What to produce | Report back each line of the records that contains the string "Lakhdar".

Provided data |
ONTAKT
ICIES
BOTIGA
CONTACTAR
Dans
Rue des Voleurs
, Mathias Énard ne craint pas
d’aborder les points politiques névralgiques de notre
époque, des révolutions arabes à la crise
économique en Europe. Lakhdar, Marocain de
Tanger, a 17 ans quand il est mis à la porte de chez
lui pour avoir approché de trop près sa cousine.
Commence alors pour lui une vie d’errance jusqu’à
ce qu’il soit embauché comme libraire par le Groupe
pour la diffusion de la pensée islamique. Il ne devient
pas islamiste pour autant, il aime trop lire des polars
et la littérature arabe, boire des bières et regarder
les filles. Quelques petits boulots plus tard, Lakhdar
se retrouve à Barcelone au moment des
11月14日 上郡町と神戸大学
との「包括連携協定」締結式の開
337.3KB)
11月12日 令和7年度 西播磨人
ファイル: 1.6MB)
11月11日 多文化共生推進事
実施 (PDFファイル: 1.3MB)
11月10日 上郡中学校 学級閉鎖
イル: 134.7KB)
...
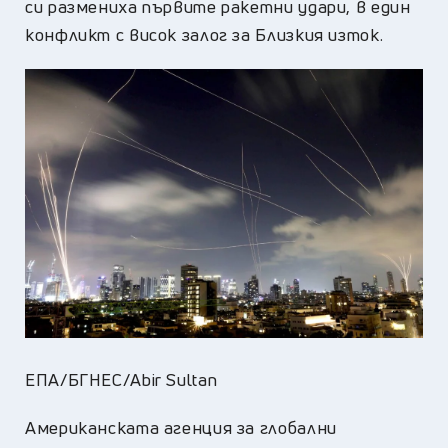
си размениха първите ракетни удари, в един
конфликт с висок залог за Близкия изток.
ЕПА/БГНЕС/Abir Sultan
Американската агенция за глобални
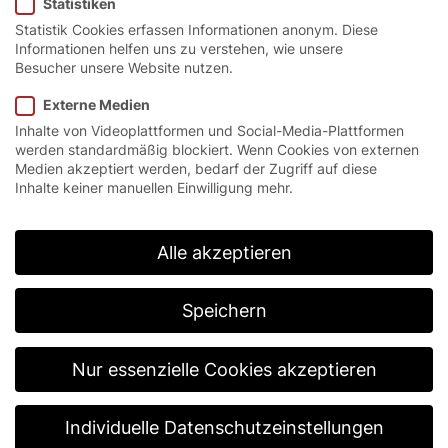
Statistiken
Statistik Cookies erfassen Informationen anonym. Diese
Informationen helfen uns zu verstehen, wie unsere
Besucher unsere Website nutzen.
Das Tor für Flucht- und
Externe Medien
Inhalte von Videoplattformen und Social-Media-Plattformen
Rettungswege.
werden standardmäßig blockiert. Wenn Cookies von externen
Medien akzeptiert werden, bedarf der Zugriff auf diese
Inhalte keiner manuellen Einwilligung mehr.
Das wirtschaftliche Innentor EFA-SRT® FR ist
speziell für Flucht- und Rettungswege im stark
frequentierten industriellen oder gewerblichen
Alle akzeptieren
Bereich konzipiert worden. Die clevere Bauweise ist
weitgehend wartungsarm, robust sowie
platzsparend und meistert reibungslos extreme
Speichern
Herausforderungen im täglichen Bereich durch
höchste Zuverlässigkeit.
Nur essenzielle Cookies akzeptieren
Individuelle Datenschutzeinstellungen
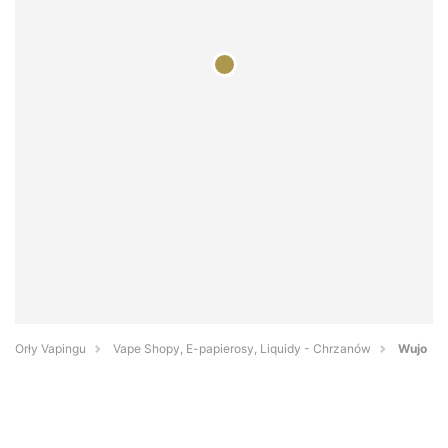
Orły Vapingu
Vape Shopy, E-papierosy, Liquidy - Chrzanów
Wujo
---
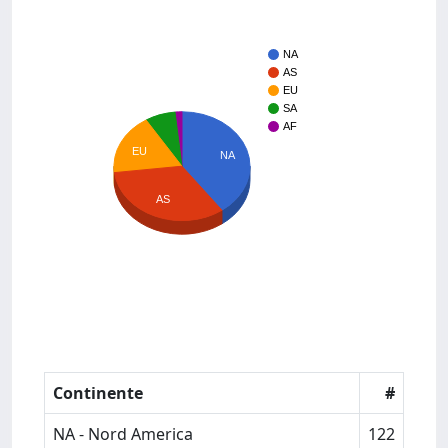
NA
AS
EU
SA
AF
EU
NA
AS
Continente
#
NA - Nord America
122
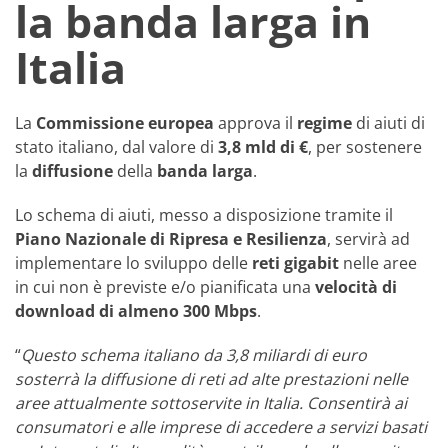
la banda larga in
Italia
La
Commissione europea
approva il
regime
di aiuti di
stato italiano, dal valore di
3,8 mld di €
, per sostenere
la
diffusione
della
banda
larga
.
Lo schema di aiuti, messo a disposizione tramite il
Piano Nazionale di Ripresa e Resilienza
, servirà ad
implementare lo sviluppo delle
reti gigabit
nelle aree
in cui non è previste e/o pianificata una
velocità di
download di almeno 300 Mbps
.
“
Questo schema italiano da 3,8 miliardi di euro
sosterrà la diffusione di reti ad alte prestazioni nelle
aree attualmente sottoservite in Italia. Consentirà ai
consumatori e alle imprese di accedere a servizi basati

Task response |
économique en Europe. Lakhdar, Marocain de
les filles. Quelques petits boulots plus tard, Lakhdar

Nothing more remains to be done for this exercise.